## Exercise requirements
Whenever a line contains the string "BELEN", copy it out of the entries.
* * * * * * * * *
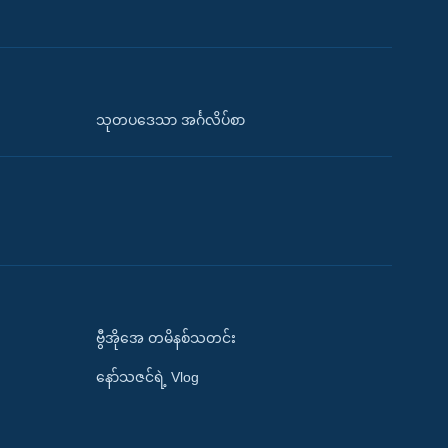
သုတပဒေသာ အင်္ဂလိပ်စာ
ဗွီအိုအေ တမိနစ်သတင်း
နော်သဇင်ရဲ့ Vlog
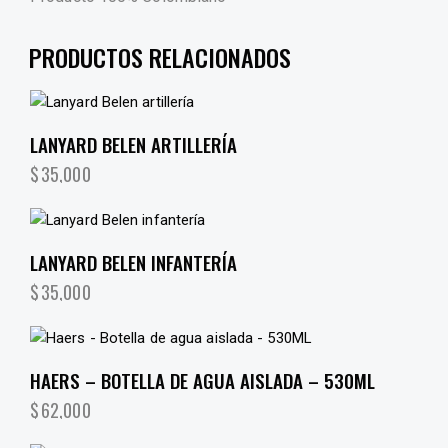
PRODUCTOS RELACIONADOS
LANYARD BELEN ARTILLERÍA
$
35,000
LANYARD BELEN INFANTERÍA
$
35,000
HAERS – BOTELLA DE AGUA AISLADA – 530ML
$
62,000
* * * * * * * * *
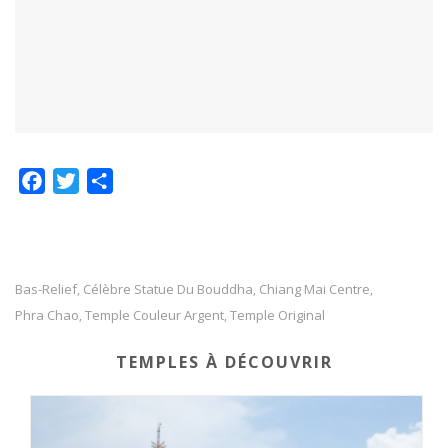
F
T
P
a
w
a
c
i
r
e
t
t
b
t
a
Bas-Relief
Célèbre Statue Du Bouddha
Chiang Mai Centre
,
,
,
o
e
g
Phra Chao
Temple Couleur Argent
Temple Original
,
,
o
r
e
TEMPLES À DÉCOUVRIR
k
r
* * * * * * * * *
## Exercise answer
LANYARD BELEN ARTILLERÍA
LANYARD BELEN INFANTERÍA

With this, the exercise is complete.